En conséquence, monsieur [Z] sera condamné à payer la somme de 1140 euros correspondant aux frais nécessaires exposés par le syndicat en application de l’article 10-1 de la loi du 10 juillet 1965 selon décompte arrêté au 1er juillet 2025.
3/ Sur la demande de dommages et intérêts
Le syndicat des copropriétaires sollicite la somme de 1500 euros à titre de dommages-intérêts.
Néanmoins, la demande à ce titre n’est pas suffisamment justifiée dans les écritures du syndicat des copropriétaires qui ne rapporte pas la preuve cumulative de la mauvaise foi du défendeur et d’un préjudice spécifique indépendant du retard au paiement.

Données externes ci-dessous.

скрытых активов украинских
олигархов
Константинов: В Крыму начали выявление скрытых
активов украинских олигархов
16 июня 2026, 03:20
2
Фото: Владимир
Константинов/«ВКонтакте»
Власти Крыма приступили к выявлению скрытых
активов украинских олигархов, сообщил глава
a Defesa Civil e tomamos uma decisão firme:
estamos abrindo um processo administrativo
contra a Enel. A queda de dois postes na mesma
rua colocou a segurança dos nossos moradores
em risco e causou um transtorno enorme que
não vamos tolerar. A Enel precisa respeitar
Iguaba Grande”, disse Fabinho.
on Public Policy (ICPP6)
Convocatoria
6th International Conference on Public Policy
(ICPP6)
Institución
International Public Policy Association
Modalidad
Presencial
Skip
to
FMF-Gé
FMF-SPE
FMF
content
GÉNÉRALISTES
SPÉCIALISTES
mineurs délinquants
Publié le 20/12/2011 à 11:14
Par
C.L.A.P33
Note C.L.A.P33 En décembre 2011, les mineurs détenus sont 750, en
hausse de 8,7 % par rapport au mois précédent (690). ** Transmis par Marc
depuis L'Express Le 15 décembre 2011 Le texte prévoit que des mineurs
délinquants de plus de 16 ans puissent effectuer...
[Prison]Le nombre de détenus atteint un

En conséquence, cette demande sera rejetée.
4/ Sur les frais
Il serait inéquitable de laisser à la charge du syndicat des copropriétaires les frais engagés par lui dans la présente instance et non compris dans les dépens.

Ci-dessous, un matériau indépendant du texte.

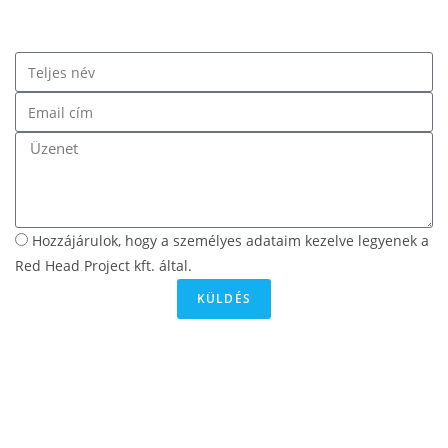
Hozzájárulok, hogy a személyes adataim kezelve legyenek a
Red Head Project kft. által.
KÜLDÉS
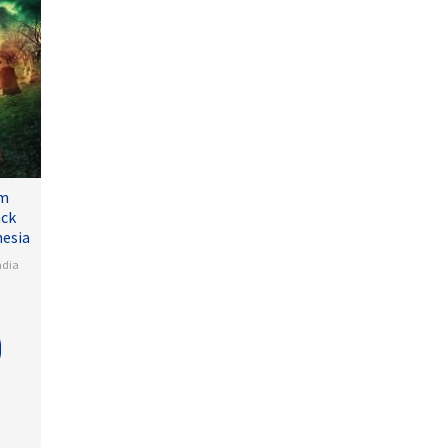
lm
ack
nesia
ndia
a
na
lamudi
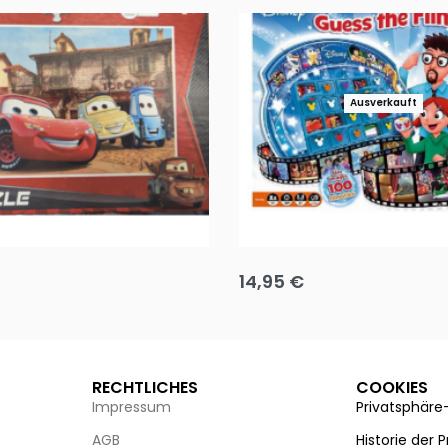
Ausverkauft
Puzzle 35 Teile Minnie +
Disney Guess the Film
14,95
€
g wählen
Ausführung wählen
RECHTLICHES
COOKIES
Impressum
Privatsphäre
AGB
Historie der 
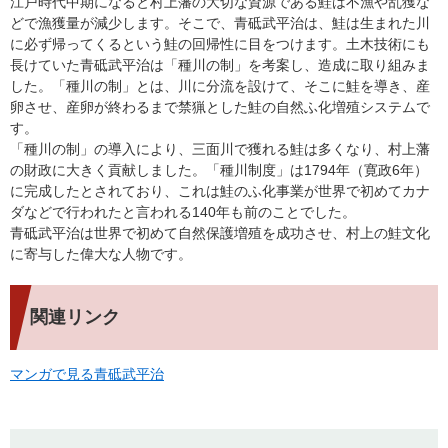
江戸時代中期になると村上藩の大切な資源である鮭は不漁や乱獲な
どで漁獲量が減少します。そこで、青砥武平治は、鮭は生まれた川
に必ず帰ってくるという鮭の回帰性に目をつけます。土木技術にも
長けていた青砥武平治は「種川の制」を考案し、造成に取り組みま
した。「種川の制」とは、川に分流を設けて、そこに鮭を導き、産
卵させ、産卵が終わるまで禁猟とした鮭の自然ふ化増殖システムで
す。
「種川の制」の導入により、三面川で獲れる鮭は多くなり、村上藩
の財政に大きく貢献しました。「種川制度」は1794年（寛政6年）
に完成したとされており、これは鮭のふ化事業が世界で初めてカナ
ダなどで行われたと言われる140年も前のことでした。
青砥武平治は世界で初めて自然保護増殖を成功させ、村上の鮭文化
に寄与した偉大な人物です。
関連リンク
マンガで見る青砥武平治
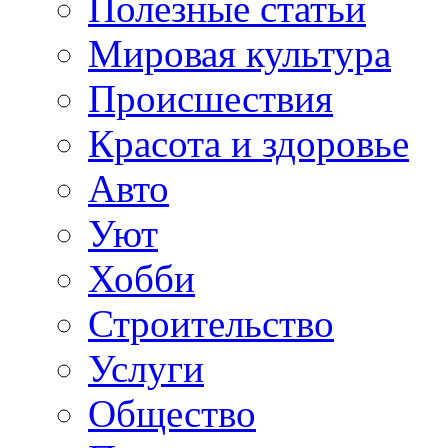
Полезные статьи
Мировая культура
Происшествия
Красота и здоровье
Авто
Уют
Хобби
Строительство
Услуги
Общество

Monsieur [N] [Z] sera en conséquence condamné à verser au demandeur la somme de 300 euros en application de l’article 700 du Code de procédure civile, outre aux entiers dépens.
PAR CES MOTIFS
La Présidente, statuant selon la procédure accélérée au fond, après débats en audience publique et en premier ressort, par jugement réputé contradictoire, prononcé par mise à disposition au greffe,
CONDAMNE Monsieur [N] [Z] à payer au SYNDICAT DES COPROPRIETAIRES DE LA RESIDENCE [Adresse 4], agissant poursuites et diligences de son syndic, la SAS SQUARE HABITAT, la somme de VINGT ET UN MILLE TROIS CENT CINQUANTE-NEUF EUROS ET DIX CENTIMES (21.359,10 €) au titre des charges impayées selon décompte arrêté au 1er juillet 2025,
CONDAMNE Monsieur [N] [Z] à payer au SYNDICAT DES COPROPRIETAIRES DE LA RESIDENCE [Adresse 4], agissant poursuites et diligences de son syndic, la SAS SQUARE HABITAT, la somme de MILLE CENT QUARANTE EUROS (1.140,00 €) correspondant aux frais nécessaires exposés par le syndicat en application de l’article 10-1 de la loi du 10 juillet 1965 selon décompte arrêté au 1er juillet 2025,
REJETTE la demande de dommages et intérêts,
CONDAMNE Monsieur [N] [Z] à payer au SYNDICAT DES COPROPRIETAIRES DE LA RESIDENCE [Adresse 4], agissant poursuites et diligences de son syndic, la SAS SQUARE HABITAT, la somme de TROIS CENTS EUROS (300,00 €) en application des dispositions de l’article 700 du Code de procédure civile,
REJETTE toute demande plus ample ou contraire,
CONDAMNE Monsieur [N] [Z] aux entiers dépens,
RAPPELLE que la présente décision est exécutoire de plein droit.